* **PROBLEM TO WORK ON**:
Take the line with "Segment stomach." and every line after it in the data. Transcribe them exactly, through the last.

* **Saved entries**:
-- Opening Marker --
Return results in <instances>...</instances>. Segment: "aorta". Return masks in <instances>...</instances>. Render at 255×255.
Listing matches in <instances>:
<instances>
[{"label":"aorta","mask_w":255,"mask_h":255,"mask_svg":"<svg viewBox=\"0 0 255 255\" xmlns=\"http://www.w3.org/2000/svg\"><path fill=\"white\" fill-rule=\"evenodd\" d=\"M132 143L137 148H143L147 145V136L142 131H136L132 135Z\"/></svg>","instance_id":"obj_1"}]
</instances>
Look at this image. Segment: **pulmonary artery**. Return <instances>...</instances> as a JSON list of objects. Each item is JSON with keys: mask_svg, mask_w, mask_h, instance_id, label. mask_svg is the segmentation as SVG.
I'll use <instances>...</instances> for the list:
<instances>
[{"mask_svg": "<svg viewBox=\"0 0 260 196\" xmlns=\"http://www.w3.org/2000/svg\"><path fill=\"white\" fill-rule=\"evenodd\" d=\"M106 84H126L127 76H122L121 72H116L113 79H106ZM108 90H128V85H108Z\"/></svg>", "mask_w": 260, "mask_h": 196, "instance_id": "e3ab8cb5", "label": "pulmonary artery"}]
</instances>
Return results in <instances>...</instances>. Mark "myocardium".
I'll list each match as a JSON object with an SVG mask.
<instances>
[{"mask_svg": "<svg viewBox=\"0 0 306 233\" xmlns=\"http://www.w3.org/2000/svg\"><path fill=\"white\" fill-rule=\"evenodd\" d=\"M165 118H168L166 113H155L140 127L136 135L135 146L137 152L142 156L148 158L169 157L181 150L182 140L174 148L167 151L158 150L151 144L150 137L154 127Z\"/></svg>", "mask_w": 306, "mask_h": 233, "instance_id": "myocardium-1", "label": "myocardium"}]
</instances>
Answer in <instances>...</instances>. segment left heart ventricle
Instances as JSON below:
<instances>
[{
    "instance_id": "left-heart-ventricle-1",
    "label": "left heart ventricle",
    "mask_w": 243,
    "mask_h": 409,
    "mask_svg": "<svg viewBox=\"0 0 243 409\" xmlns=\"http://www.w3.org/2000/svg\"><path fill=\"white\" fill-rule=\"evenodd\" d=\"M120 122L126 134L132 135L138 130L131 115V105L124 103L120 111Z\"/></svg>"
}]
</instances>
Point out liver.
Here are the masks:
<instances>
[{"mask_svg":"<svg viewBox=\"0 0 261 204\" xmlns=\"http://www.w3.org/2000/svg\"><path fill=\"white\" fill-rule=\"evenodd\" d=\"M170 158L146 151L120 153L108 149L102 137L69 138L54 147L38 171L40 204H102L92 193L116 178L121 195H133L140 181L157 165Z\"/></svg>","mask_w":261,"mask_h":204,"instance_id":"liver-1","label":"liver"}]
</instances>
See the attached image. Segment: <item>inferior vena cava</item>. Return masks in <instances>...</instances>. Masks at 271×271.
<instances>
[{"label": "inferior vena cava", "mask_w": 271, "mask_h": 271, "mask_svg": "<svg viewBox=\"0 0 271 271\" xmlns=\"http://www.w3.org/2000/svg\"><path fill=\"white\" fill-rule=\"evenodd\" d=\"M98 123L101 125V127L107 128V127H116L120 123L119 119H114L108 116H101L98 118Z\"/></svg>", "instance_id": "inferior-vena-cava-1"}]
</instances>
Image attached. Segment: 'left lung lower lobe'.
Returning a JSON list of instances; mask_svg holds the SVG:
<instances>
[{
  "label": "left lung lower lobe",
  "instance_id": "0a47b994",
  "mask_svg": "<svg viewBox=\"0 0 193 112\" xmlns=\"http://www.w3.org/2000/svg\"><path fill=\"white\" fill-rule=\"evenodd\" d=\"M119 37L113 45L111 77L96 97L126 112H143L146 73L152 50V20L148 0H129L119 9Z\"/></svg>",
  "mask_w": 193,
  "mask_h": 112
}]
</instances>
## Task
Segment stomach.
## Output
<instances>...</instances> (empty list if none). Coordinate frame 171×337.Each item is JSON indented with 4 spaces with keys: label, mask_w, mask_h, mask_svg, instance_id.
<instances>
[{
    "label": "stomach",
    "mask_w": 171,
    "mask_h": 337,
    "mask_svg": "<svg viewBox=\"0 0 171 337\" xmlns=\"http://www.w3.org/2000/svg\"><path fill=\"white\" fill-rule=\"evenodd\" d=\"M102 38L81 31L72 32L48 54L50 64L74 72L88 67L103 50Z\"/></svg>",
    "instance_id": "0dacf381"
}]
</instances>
-- Closing Marker --
* **RESULT OF THE TASK**:
Segment stomach.
## Output
<instances>...</instances> (empty list if none). Coordinate frame 171×337.Each item is JSON indented with 4 spaces with keys: label, mask_w, mask_h, mask_svg, instance_id.
<instances>
[{
    "label": "stomach",
    "mask_w": 171,
    "mask_h": 337,
    "mask_svg": "<svg viewBox=\"0 0 171 337\" xmlns=\"http://www.w3.org/2000/svg\"><path fill=\"white\" fill-rule=\"evenodd\" d=\"M102 38L81 31L72 32L48 54L50 64L74 72L88 67L103 50Z\"/></svg>",
    "instance_id": "0dacf381"
}]
</instances>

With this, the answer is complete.